▶ [Source information]
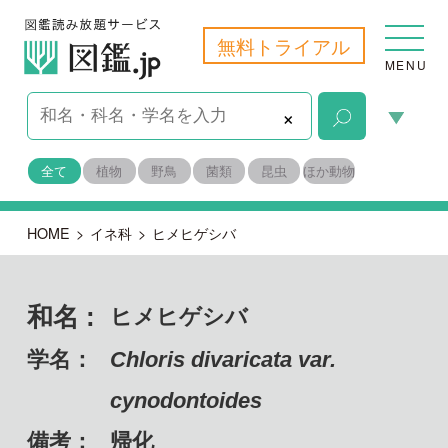
無料トライアル
MENU
×
全て
植物
野鳥
菌類
昆虫
ほか動物
HOME
>
イネ科
>
ヒメヒゲシバ
和名 :
ヒメヒゲシバ
学名：
Chloris divaricata var.
cynodontoides
備考：
帰化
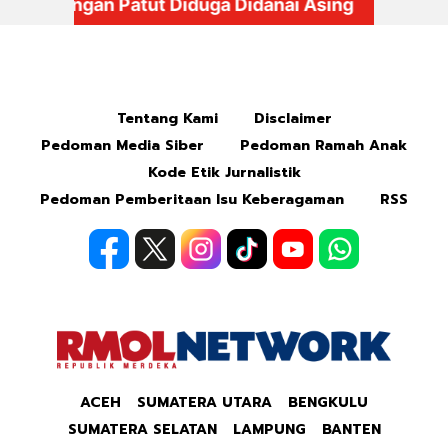
Mute
Tentang Kami
Disclaimer
Pedoman Media Siber
Pedoman Ramah Anak
Kode Etik Jurnalistik
Pedoman Pemberitaan Isu Keberagaman
RSS
ACEH
SUMATERA UTARA
BENGKULU
SUMATERA SELATAN
LAMPUNG
BANTEN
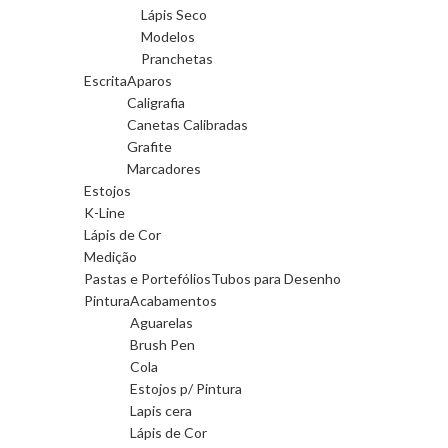
Lápis Seco
Modelos
Pranchetas
Escrita
Aparos
Caligrafia
Canetas Calibradas
Grafite
Marcadores
Estojos
K-Line
Lápis de Cor
Medição
Pastas e Portefólios
Tubos para Desenho
Pintura
Acabamentos
Aguarelas
Brush Pen
Cola
Estojos p/ Pintura
Lapis cera
Lápis de Cor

▶ [Work to be completed] What is needed is a word-for-word transcription of all the entries, with the pictures dropped.

▶ [Solution]
無料トライアル
MENU
×
全て
植物
野鳥
菌類
昆虫
ほか動物
HOME
>
イネ科
>
ヒメヒゲシバ
和名 :
ヒメヒゲシバ
学名：
Chloris divaricata var.
cynodontoides
備考：
帰化
Mute
Tentang Kami
Disclaimer
Pedoman Media Siber
Pedoman Ramah Anak
Kode Etik Jurnalistik
Pedoman Pemberitaan Isu Keberagaman
RSS
ACEH
SUMATERA UTARA
BENGKULU
SUMATERA SELATAN
LAMPUNG
BANTEN
Lápis Seco
Modelos
Pranchetas
Escrita
Aparos
Caligrafia
Canetas Calibradas
Grafite
Marcadores
Estojos
K-Line
Lápis de Cor
Medição
Pastas e Portefólios
Tubos para Desenho
Pintura
Acabamentos
Aguarelas
Brush Pen
Cola
Estojos p/ Pintura
Lapis cera
Lápis de Cor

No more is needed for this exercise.